For an indie game, it’s extremely ambitious, yet it was made by a mere four-man team. Jefferies says: ‘I’m a bit of a jack of all trades. I’ve done a bit of the graphics and I’m the lead programmer. But I’ve got a team that includes a voxel artist, who is very talented; a writer, who writes the little snippets of lore that you find around the world – there’s so much stuff there. And then we’ve got an audio designer. So, it’s just a team of four, and I’m the only full-time person on it.’
Jefferies won’t be drawn on a release date for Shadows Of Doubt.
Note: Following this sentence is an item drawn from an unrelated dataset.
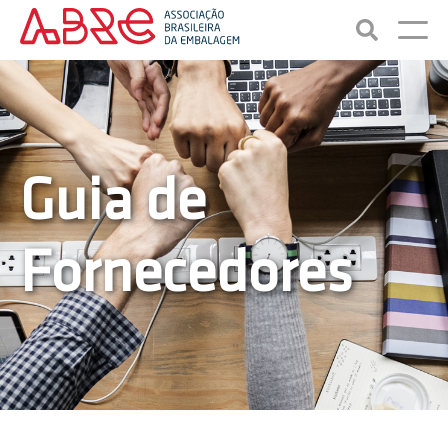
Guia de
Fornecedores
It may arrive late this year or possibly in 2023. But it should be well worth looking out for.
Trek To Yomi, Cult Of The Lamb, and Card Shark
Over on the Devolver Digital stand, a number of games caught the eye. Chief among them, and surely destined for cult hit status, was Trek To Yomi, which essentially casts you as the star of a samurai film. With black and white visuals, it cleverly flips between side-scrolling and third person into-the-screen movement. Minimal, but visually stunning and excitingly atmospheric.
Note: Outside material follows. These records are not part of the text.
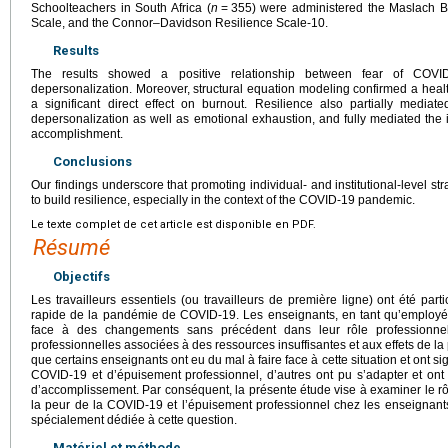
Schoolteachers in South Africa (
n
=
355) were administered the Maslach B
Scale, and the Connor–Davidson Resilience Scale-10.
Results
The results showed a positive relationship between fear of COVI
depersonalization. Moreover, structural equation modeling confirmed a health
a significant direct effect on burnout. Resilience also partially medi
depersonalization as well as emotional exhaustion, and fully mediated the
accomplishment.
Conclusions
Our findings underscore that promoting individual- and institutional-level st
to build resilience, especially in the context of the COVID-19 pandemic.
Le texte complet de cet article est disponible en PDF.
Résumé
Objectifs
Les travailleurs essentiels (ou travailleurs de première ligne) ont été par
rapide de la pandémie de COVID-19. Les enseignants, en tant qu’employés 
face à des changements sans précédent dans leur rôle professionnel
professionnelles associées à des ressources insuffisantes et aux effets de la
que certains enseignants ont eu du mal à faire face à cette situation et ont s
COVID-19 et d’épuisement professionnel, d’autres ont pu s’adapter et ont
d’accomplissement. Par conséquent, la présente étude vise à examiner le rôle
la peur de la COVID-19 et l’épuisement professionnel chez les enseignants
spécialement dédiée à cette question.
Matériel et méthode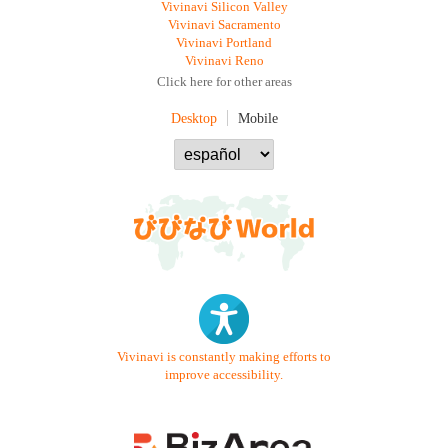
Vivinavi Silicon Valley
Vivinavi Sacramento
Vivinavi Portland
Vivinavi Reno
Click here for other areas
Desktop
Mobile
Vivinavi is constantly making efforts to
improve accessibility.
Devolver’s Cult Of The Lamb also got its first playable outing: a 2D roguelike hack ‘n’ slash with a distinctive visual style, it will challenge you to generate your own lamb-based cult. It proved to be great fun to play and both hilarious and unexpectedly dark, with all sorts of amusing digs at religious cults. It’s due to arrive for consoles as well as Steam at some point before the end of 2022.
Devolver had another game on show with bags of personality entitled Card Shark. Its 18th century France setting lent it an unexpectedly baroque air, while its gameplay centred on cheating at cards, a mechanic we’d like to see much more of in video games. Card Shark should be released pretty soon, although Devolver hasn’t yet set a firm release date for it.
Marauders and Ship Of Fools
Finally, indie publisher par excellence Team17 had a number of games on show, including one making its debut, called Marauders. A PC-only affair, it looks pretty sophisticated for an indie game and has an interesting premise: two teams of four first person shooters are assigned to a spaceship each, and must engage in space combat before docking and slugging it out inside one or both ships.
Team17 also unveiled Ship of Fools, a co-op roguelike action game with a lovely pirate-style vibe which we greatly enjoyed playing, which combined hack ‘n’ slash action with firing ship-mounted cannons at huge enemies (while patching your ship with planks to stop it sinking).
The first WASD show felt well timed, given that many of this year’s biggest releases have already appeared, so attention among gamers is inevitably turning toward the steady stream of gems which the indie games scene throws up on a monthly basis.
On the evidence of WASD, that scene is healthier than ever and as for WASD itself, it brought a refreshing return to normality after three years which have proven disastrous for video game shows, and it looks well set to establish itself as a key part of the gaming calendar.